(Record excerpts begins)
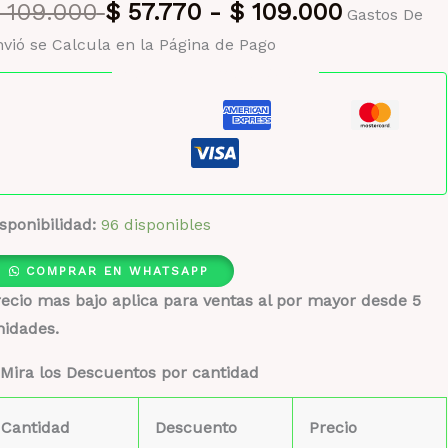
109.000
$
57.770
-
$
109.000
Gastos De
vió se Calcula en la Página de Pago
Pago seguro garantizado
sponibilidad:
96 disponibles
COMPRAR EN WHATSAPP
ecio mas bajo aplica para ventas al por mayor desde 5
nidades.
Mira los Descuentos por cantidad
Cantidad
Descuento
Precio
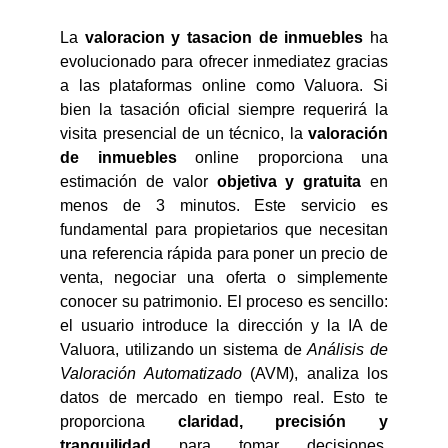
La
valoracion y tasacion de inmuebles
ha
evolucionado para ofrecer inmediatez gracias
a las plataformas online como Valuora. Si
bien la tasación oficial siempre requerirá la
visita presencial de un técnico, la
valoración
de inmuebles
online proporciona una
estimación de valor
objetiva y gratuita
en
menos de 3 minutos. Este servicio es
fundamental para propietarios que necesitan
una referencia rápida para poner un precio de
venta, negociar una oferta o simplemente
conocer su patrimonio. El proceso es sencillo:
el usuario introduce la dirección y la IA de
Valuora, utilizando un sistema de
Análisis de
Valoración Automatizado
(AVM), analiza los
datos de mercado en tiempo real. Esto te
proporciona
claridad, precisión y
tranquilidad
para tomar decisiones,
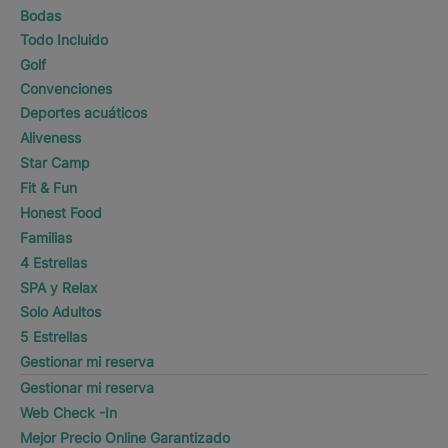
Bodas
Todo Incluido
Golf
Convenciones
Deportes acuáticos
Aliveness
Star Camp
Fit & Fun
Honest Food
Familias
4 Estrellas
SPA y Relax
Solo Adultos
5 Estrellas
Gestionar mi reserva
Gestionar mi reserva
Web Check -In
Mejor Precio Online Garantizado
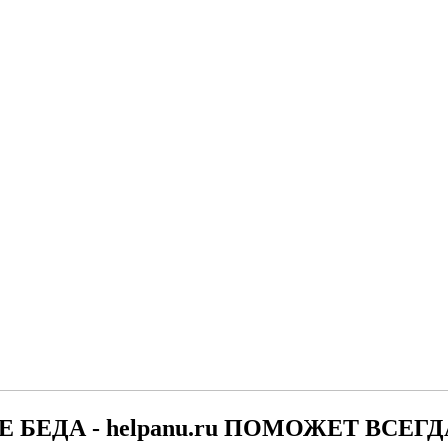
Е БЕДА - helpanu.ru ПОМОЖЕТ ВСЕГД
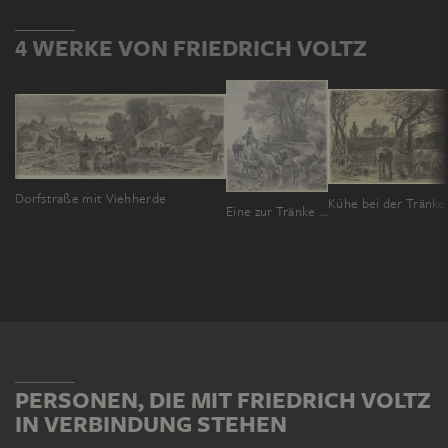
4 WERKE VON FRIEDRICH VOLTZ
Dorfstraße mit Viehherde
Kühe bei der Tränke
Eine zur Tränke getriebene Viehherde
PERSONEN, DIE MIT FRIEDRICH VOLTZ
IN VERBINDUNG STEHEN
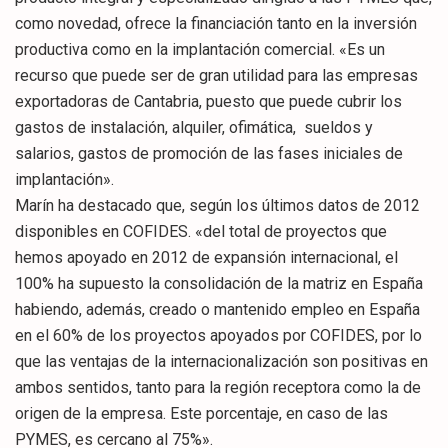
como novedad, ofrece la financiación tanto en la inversión
productiva como en la implantación comercial. «Es un
recurso que puede ser de gran utilidad para las empresas
exportadoras de Cantabria, puesto que puede cubrir los
gastos de instalación, alquiler, ofimática, sueldos y
salarios, gastos de promoción de las fases iniciales de
implantación».
Marín ha destacado que, según los últimos datos de 2012
disponibles en COFIDES. «del total de proyectos que
hemos apoyado en 2012 de expansión internacional, el
100% ha supuesto la consolidación de la matriz en España
habiendo, además, creado o mantenido empleo en España
en el 60% de los proyectos apoyados por COFIDES, por lo
que las ventajas de la internacionalización son positivas en
ambos sentidos, tanto para la región receptora como la de
origen de la empresa. Este porcentaje, en caso de las
PYMES, es cercano al 75%».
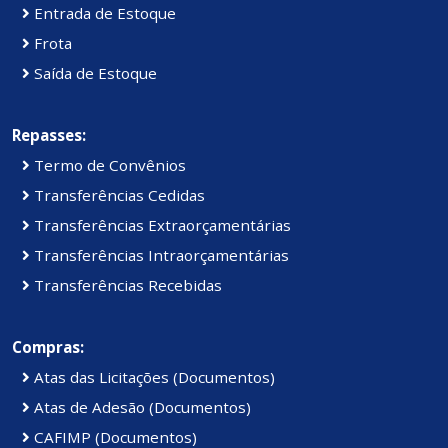
Entrada de Estoque
Frota
Saída de Estoque
Repasses:
Termo de Convênios
Transferências Cedidas
Transferências Extraorçamentárias
Transferências Intraorçamentárias
Transferências Recebidas
Compras:
Atas das Licitações (Documentos)
Atas de Adesão (Documentos)
CAFIMP (Documentos)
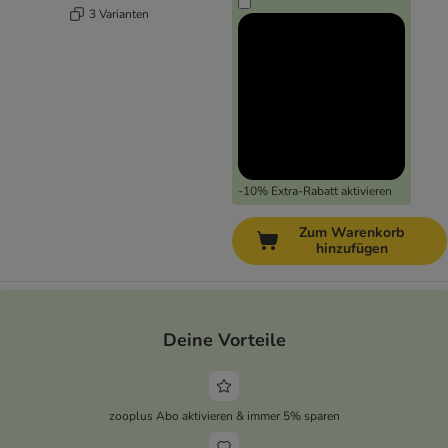
3 Varianten
-10% Extra-Rabatt aktivieren
Zum Warenkorb
hinzufügen
Deine Vorteile
zooplus Abo aktivieren & immer 5% sparen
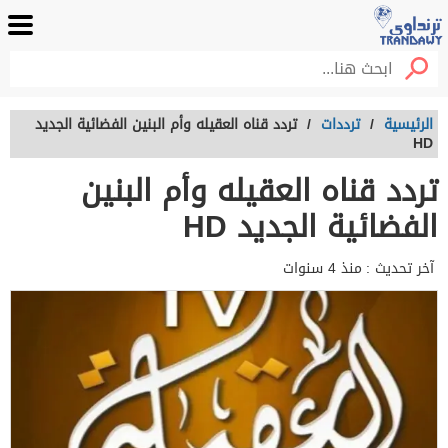
الرئيسية
/
ترددات
/
تردد قناه العقيله وأم البنين الفضائية الجديد
HD
تردد قناه العقيله وأم البنين
الفضائية الجديد HD
آخر تحديث :
منذ 4 سنوات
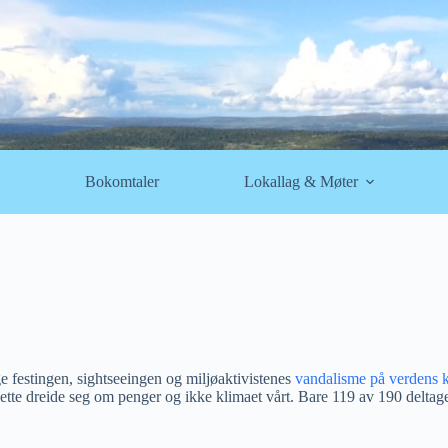
Bokomtaler
Lokallag & Møter
ge festingen, sightseeingen og miljøaktivistenes
vandalisme på verdens k
ette dreide seg om penger og ikke klimaet vårt. Bare 119 av 190 deltagen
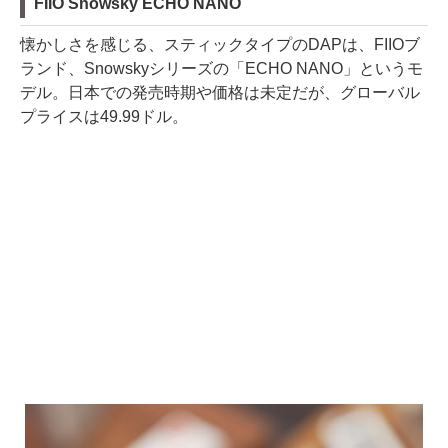
FIIO Snowsky ECHO NANO
懐かしさを感じる、スティックタイプのDAPは、FIIOブ
ランド、Snowskyシリーズの「ECHO NANO」というモ
デル。日本での発売時期や価格は未定だが、グローバル
プライスは49.99ドル。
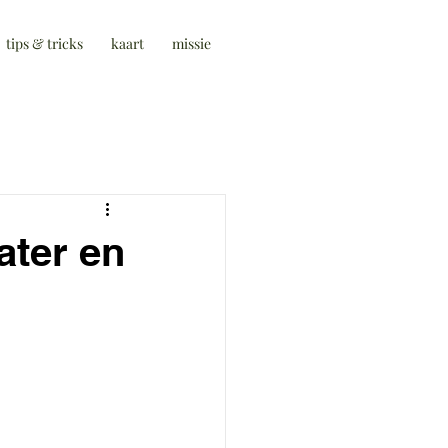
tips & tricks
kaart
missie
ater en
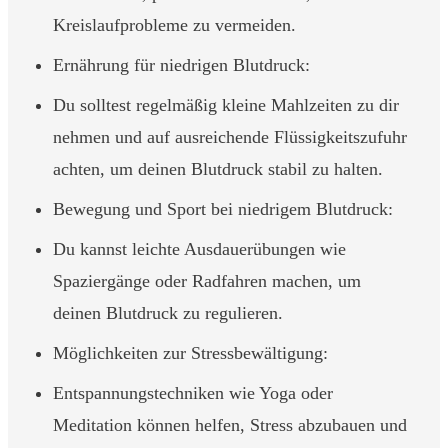
Kreislaufprobleme zu vermeiden.
Ernährung für niedrigen Blutdruck:
Du solltest regelmäßig kleine Mahlzeiten zu dir
nehmen und auf ausreichende Flüssigkeitszufuhr
achten, um deinen Blutdruck stabil zu halten.
Bewegung und Sport bei niedrigem Blutdruck:
Du kannst leichte Ausdauerübungen wie
Spaziergänge oder Radfahren machen, um
deinen Blutdruck zu regulieren.
Möglichkeiten zur Stressbewältigung:
Entspannungstechniken wie Yoga oder
Meditation können helfen, Stress abzubauen und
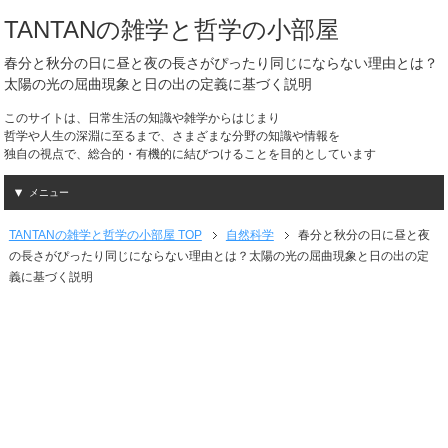
TANTANの雑学と哲学の小部屋
春分と秋分の日に昼と夜の長さがぴったり同じにならない理由とは？
太陽の光の屈曲現象と日の出の定義に基づく説明
このサイトは、日常生活の知識や雑学からはじまり
哲学や人生の深淵に至るまで、さまざまな分野の知識や情報を
独自の視点で、総合的・有機的に結びつけることを目的としています
メニュー
TANTANの雑学と哲学の小部屋 TOP
自然科学
春分と秋分の日に昼と夜
の長さがぴったり同じにならない理由とは？太陽の光の屈曲現象と日の出の定
義に基づく説明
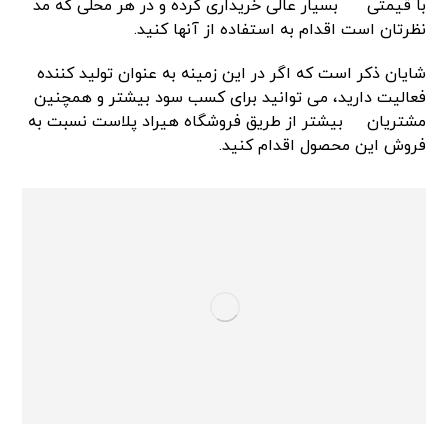
با قیمتی
بسیار عالی خریداری کرده و در هر محلی که مد
نظرتان است اقدام به استفاده از آنها کنید.
شایان ذکر است که اگر در این زمینه به عنوان تولید کننده
فعالیت دارید، می توانید برای کسب سود بیشتر و همچنین
مشتریان
بیشتر از طریق فروشگاه هیراد پلاست نسبت به
فروش این محصول اقدام کنید.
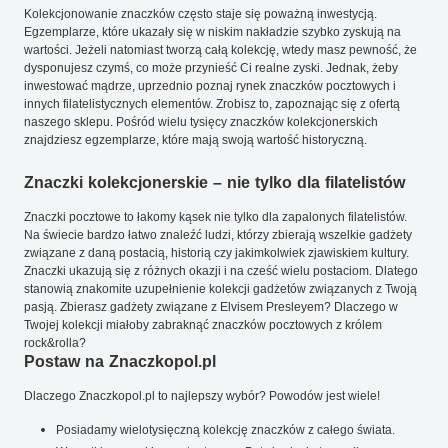
Kolekcjonowanie znaczków często staje się poważną inwestycją.
Egzemplarze, które ukazały się w niskim nakładzie szybko zyskują na
wartości. Jeżeli natomiast tworzą całą kolekcję, wtedy masz pewność, że
dysponujesz czymś, co może przynieść Ci realne zyski. Jednak, żeby
inwestować mądrze, uprzednio poznaj rynek znaczków pocztowych i
innych filatelistycznych elementów. Zrobisz to, zapoznając się z ofertą
naszego sklepu. Pośród wielu tysięcy znaczków kolekcjonerskich
znajdziesz egzemplarze, które mają swoją wartość historyczną.
Znaczki kolekcjonerskie – nie tylko dla filatelistów
Znaczki pocztowe to łakomy kąsek nie tylko dla zapalonych filatelistów.
Na świecie bardzo łatwo znaleźć ludzi, którzy zbierają wszelkie gadżety
związane z daną postacią, historią czy jakimkolwiek zjawiskiem kultury.
Znaczki ukazują się z różnych okazji i na cześć wielu postaciom. Dlatego
stanowią znakomite uzupełnienie kolekcji gadżetów związanych z Twoją
pasją. Zbierasz gadżety związane z Elvisem Presleyem? Dlaczego w
Twojej kolekcji miałoby zabraknąć znaczków pocztowych z królem
rock&rolla?
Postaw na Znaczkopol.pl
Dlaczego Znaczkopol.pl to najlepszy wybór? Powodów jest wiele!
Posiadamy wielotysięczną kolekcję znaczków z całego świata.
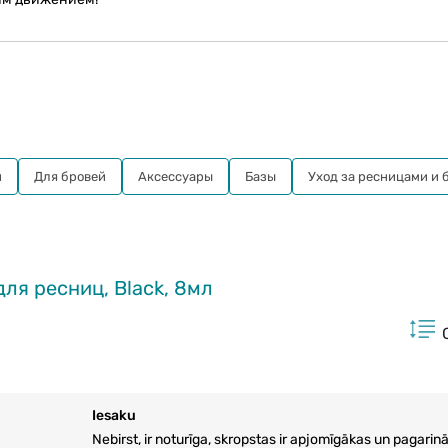
и
Для бровей
Aксессуары
Базы
Уход за ресницами и 
ля ресниц, Black, 8мл
Iesaku
Nebirst, ir noturīga, skropstas ir apjomīgākas un pagarinā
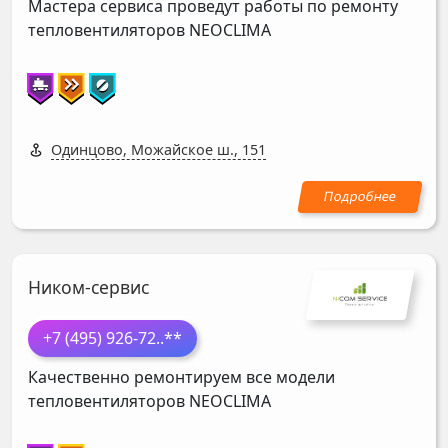
Мастера сервиса проведут работы по ремонту
тепловентиляторов
NEOCLIMA
Одинцово, Можайское ш., 151
Ником-сервис
+7 (495) 926-72
..**
Качественно ремонтируем все модели
тепловентиляторов
NEOCLIMA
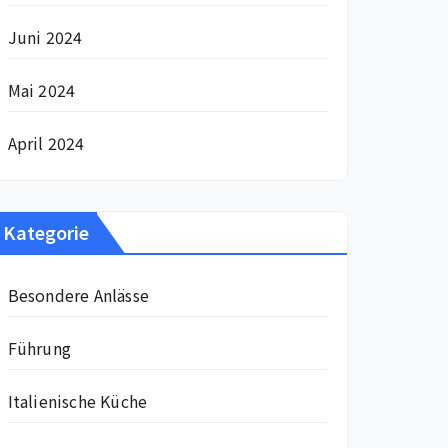
Juni 2024
Mai 2024
April 2024
Kategorie
Besondere Anlässe
Führung
Italienische Küche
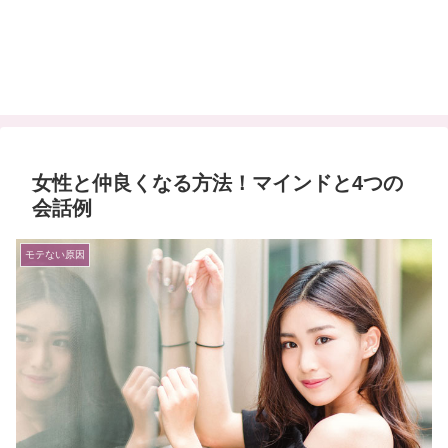
女性と仲良くなる方法！マインドと4つの
会話例
モテない原因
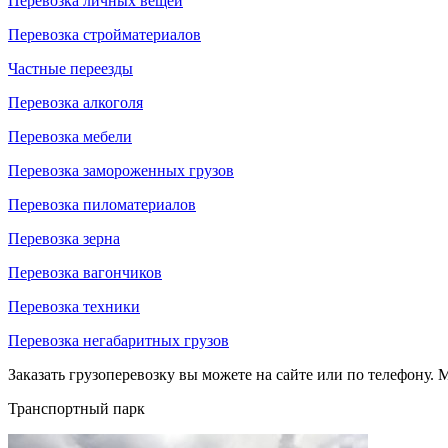
Перевозка личных вещей
Перевозка стройматериалов
Частные переезды
Перевозка алкоголя
Перевозка мебели
Перевозка замороженных грузов
Перевозка пиломатериалов
Перевозка зерна
Перевозка вагончиков
Перевозка техники
Перевозка негабаритных грузов
Заказать грузоперевозку вы можете на сайте или по телефону. М
Транспортный парк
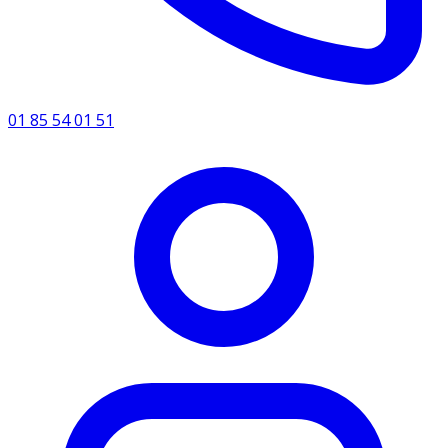
01 85 54 01 51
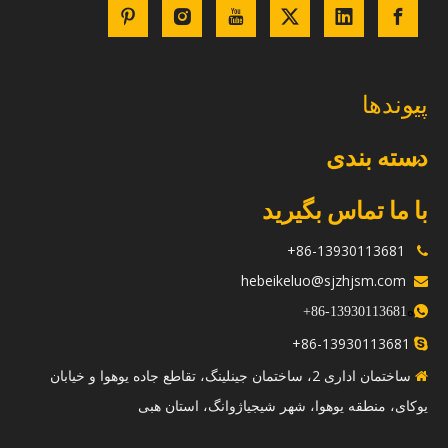
پیوندها
دسته بندی
با ما تماس بگیرید
86-13930113681+

hebeikeluo@sjzhjsm.com

ه
+
13930113681-86

86-13930113681+

ساختمان اداری 2، ساختمان جینلینگ، تقاطع جاده یوهوا و خیابان

یوکای، منطقه یوهوا، شهر شیجیاژوانگ، استان هبی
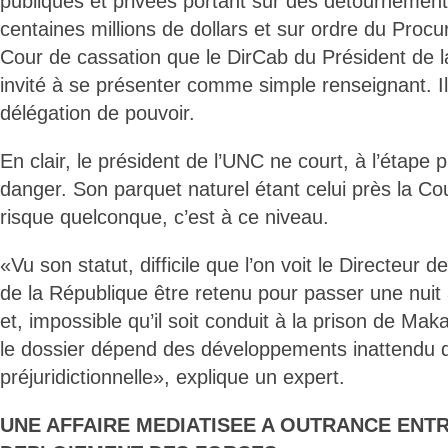
publiques et privées portant sur des détournement
centaines millions de dollars et sur ordre du Procu
Cour de cassation que le DirCab du Président de l
invité à se présenter comme simple renseignant. I
délégation de pouvoir.
En clair, le président de l’UNC ne court, à l’étape
danger. Son parquet naturel étant celui près la Cour
risque quelconque, c’est à ce niveau.
«Vu son statut, difficile que l’on voit le Directeur 
de la République être retenu pour passer une nuit
et, impossible qu’il soit conduit à la prison de Mak
le dossier dépend des développements inattendu 
préjuridictionnelle», explique un expert.
UNE AFFAIRE MEDIATISEE A OUTRANCE ENT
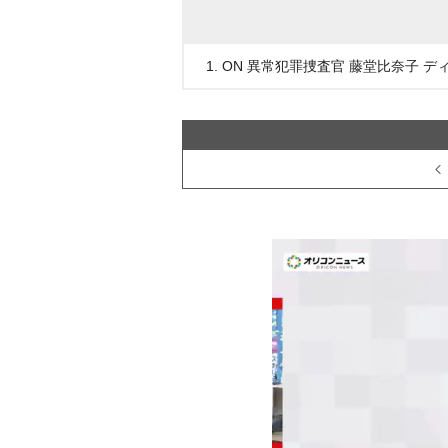
1. ON 異常犯罪捜査官 藤堂比奈子 デ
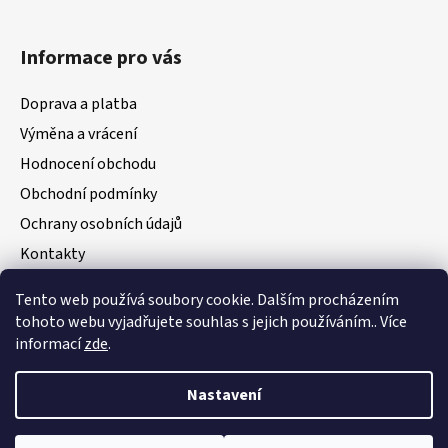
Informace pro vás
Doprava a platba
Výměna a vrácení
Hodnocení obchodu
Obchodní podmínky
Ochrany osobních údajů
Kontakty
Tento web používá soubory cookie. Dalším procházením
Přijímáme online platby
tohoto webu vyjadřujete souhlas s jejich používáním.. Více
informací
zde
.
Nastavení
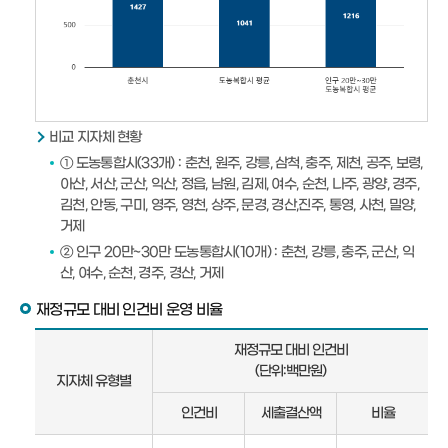
비교 지자체 현황
① 도농통합시(33개) : 춘천, 원주, 강릉, 삼척, 충주, 제천, 공주, 보령,
아산, 서산, 군산, 익산, 정읍, 남원, 김제, 여수, 순천, 나주, 광양, 경주,
김천, 안동, 구미, 영주, 영천, 상주, 문경, 경산,진주, 통영, 사천, 밀양,
거제
② 인구 20만~30만 도농통합시(10개) : 춘천, 강릉, 충주, 군산, 익
산, 여수, 순천, 경주, 경산, 거제
재정규모 대비 인건비 운영 비율
재
재정규모 대비 인건비
정
(단위:백만원)
지자체 유형별
규
모
인건비
세출결산액
비율
대
비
(Record excerpts ends)
_Work required_
From the records above, transcribe exactly the run of lines that opens with the line holding "a las plataformas online como Valuora. Si" and closes with the line holding "menos de 3 minutos. Este servicio es", both included.

_Response to the task_
a las plataformas online como Valuora. Si
bien la tasación oficial siempre requerirá la
visita presencial de un técnico, la
valoración
de inmuebles
online proporciona una
estimación de valor
objetiva y gratuita
en
menos de 3 minutos. Este servicio es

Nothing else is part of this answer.